This study did not involve human participants, human tissue, or the collection of identifiable private information by the authors. All analyses were conducted on previously collected, publicly available, and deidentified datasets, obtained solely for research purposes. Specifically, the data sources include: (1) the AAAI 2021 COVID-19 Fake News Detection Competition dataset, originally released as part of the AAAI Conference on Artificial Intelligence shared task, in which all social media content was anonymized and distributed for noncommercial research use only [49]; (2) the COVID-19 FNIR (Fake News and Information Reliability) dataset, introduced by prior studies for misinformation detection research and released in deidentified form for academic use [50]; and (3) the International Fact-Checking Network (IFCN) COVID-19 fact-checking corpus, which aggregates publicly available fact-check articles produced by IFCN-certified organizations and contains no personal or sensitive individual-level data [62]. According to the US Department of Health and Human Services Common Rule (45 CFR §46.104(d)), secondary research involving publicly available, deidentified data does not constitute human subjects research and is therefore exempt from Institutional Review Board review [63]. The research complied with all relevant ethical standards and data use policies and poses no risk to individuals or communities. The study’s sole objective is to advance computational methods for understanding and mitigating the spread of health misinformation.

Due to the exceptional performance of LLMs across a wide range of AI tasks, we leveraged 3 prominent LLMs to fine-tune them for COVID-19 text classification. These models—BERT (Bidirectional Encoder Representations from Transformers), GPT-2 (Generative Pre-trained Transformer 2), and T5-base (Text-to-Text Transfer Transformer)—are renowned for their ability to understand and process natural language with high accuracy and contextual awareness.

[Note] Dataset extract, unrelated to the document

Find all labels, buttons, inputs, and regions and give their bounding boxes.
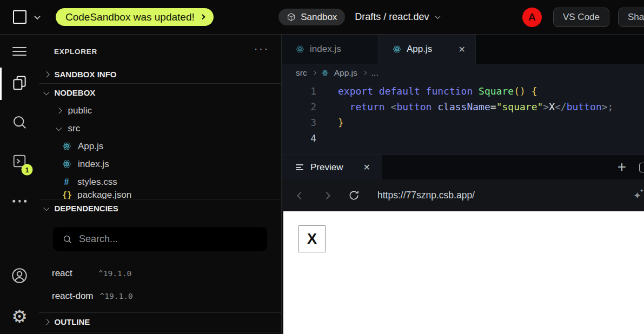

BERT is particularly effective in handling text classification tasks due to its bidirectional context understanding, which allows it to capture nuanced language patterns [64]. GPT-2 excels in text generation and classification by leveraging its autoregressive architecture to predict sequences in a given context [65]. Finally, T5-base under a unified framework that reformulates all NLP tasks as a text-to-text problem, making it versatile and effective across various domains [66].

To conduct this study, we combined the AAAI 2021 competition dataset with the COVID-19 FNIR dataset. The data were split into training, testing, and validation sets with proportions of 67%, 17%, and 16%, respectively.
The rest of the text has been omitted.